[Exercise prompt] Here are records with pictures in them. Copy all of them exactly and leave the pictures out.

[Task data]

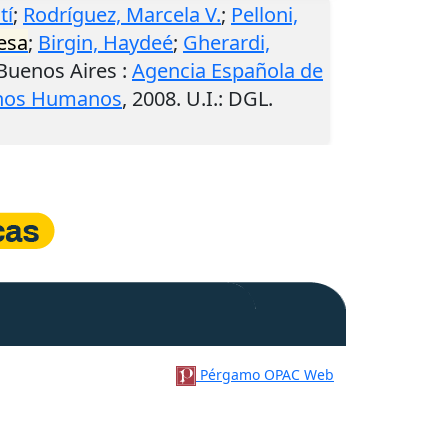
tí
;
Rodríguez, Marcela V.
;
Pelloni,
esa
;
Birgin, Haydeé
;
Gherardi,
Buenos Aires
:
Agencia Española de
chos Humanos
,
2008
.
U.I.
: DGL.
Pérgamo OPAC Web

[Task response]
tí
;
Rodríguez, Marcela V.
;
Pelloni,
esa
;
Birgin, Haydeé
;
Gherardi,
Buenos Aires
:
Agencia Española de
chos Humanos
,
2008
.
U.I.
: DGL.
Pérgamo OPAC Web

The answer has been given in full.